# Frogs & Toads > Dart Frogs (Dendrobatidae) > Beginner Discussion >  Is this lime scale? Can it hurt the frogs and how do I get rid of it without harsh cleaners?

## shydroanna

My terrarium is growing/getting some hard scale deposits that I assume are from hard water?  Is this correct?  Is so ho do I clean them off without using something that will harm the frogs?  Is there a way to prevent this?  I use tap water with tap water conditioner when adding water and calcium supplements every 3rd feeding or so.

----------


## Ryan

Hi there 
I dont know if it's lime scale but if it is, i would sugesst warm water (dechlorinated) and or use a spray safe for reptiles and amphibians *Zoo Med Reptisafe* is one that i am aware of

Good luck getting the...stuff, of your tank!

----------


## Lynn

> My terrarium is growing/getting some hard scale deposits that I assume are from hard water?  Is this correct?  Is so ho do I clean them off without using something that will harm the frogs?  Is there a way to prevent this?  I use tap water with tap water conditioner when adding water and calcium supplements every 3rd feeding or so.


Hi ,
You can mist with distilled water.

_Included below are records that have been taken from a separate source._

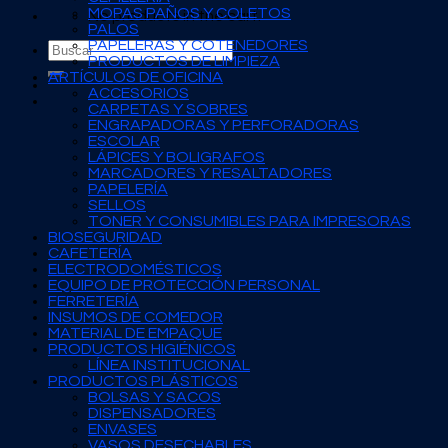
MOPAS PAÑOS Y COLETOS
No products in the cart.
PALOS
PAPELERAS Y COTENEDORES
Search
PRODUCTOS DE LIMPIEZA
for:
ARTÍCULOS DE OFICINA
ACCESORIOS
CARPETAS Y SOBRES
ENGRAPADORAS Y PERFORADORAS
ESCOLAR
LÁPICES Y BOLIGRAFOS
MARCADORES Y RESALTADORES
PAPELERÍA
SELLOS
TONER Y CONSUMIBLES PARA IMPRESORAS
BIOSEGURIDAD
CAFETERÍA
ELECTRODOMÉSTICOS
EQUIPO DE PROTECCIÓN PERSONAL
FERRETERÍA
INSUMOS DE COMEDOR
MATERIAL DE EMPAQUE
PRODUCTOS HIGIÉNICOS
LÍNEA INSTITUCIONAL
PRODUCTOS PLÁSTICOS
BOLSAS Y SACOS
DISPENSADORES
ENVASES
VASOS DESECHABLES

Distilled will not stain the glass.

I would clean these stains with a spray bottle of distilled water, a single edged razor blade, and a damp cloth.

You don't want to do this 'dry', whereby creating a fine dust the frogs could inhale. Keep it nice and wet.  I use this method every couple of months in my tree frogs enclosures. Works like a charm !

No chemicals  :Frog Surprise:  necessary ! 

Lynn

----------


## deeishealthy

A razor blade, maybe?  I don't have a water feature in my tank, I have a pool which I empty daily, so the water doesn't come in contact with the glass.  For humidity spraying I use distilled water so that there are no deposits.

----------


## Lynn

> Hi ,
> You can mist with distilled water. Distilled will not stain the glass.
> 
> I would clean these stains with a spray bottle of distilled water, a single edged razor blade, and a damp cloth.
> 
> You don't want to do this 'dry', whereby creating a fine dust the frogs could inhale. Keep it nice and wet.  I use this method every couple of months in my tree frogs enclosures. Works like a charm !
> 
> No chemicals  necessary ! 
> 
> Lynn


I see you have auratus. I would remove them from the enclosure when you scrape the glass. 
They are so shy and will likely be upset by you being in there that long.
Plus they have the habit of squishing themselves into odd places. ( you don't want any accidents) 
They don't like their 'stuff' messed with.... either  :Big Grin:

----------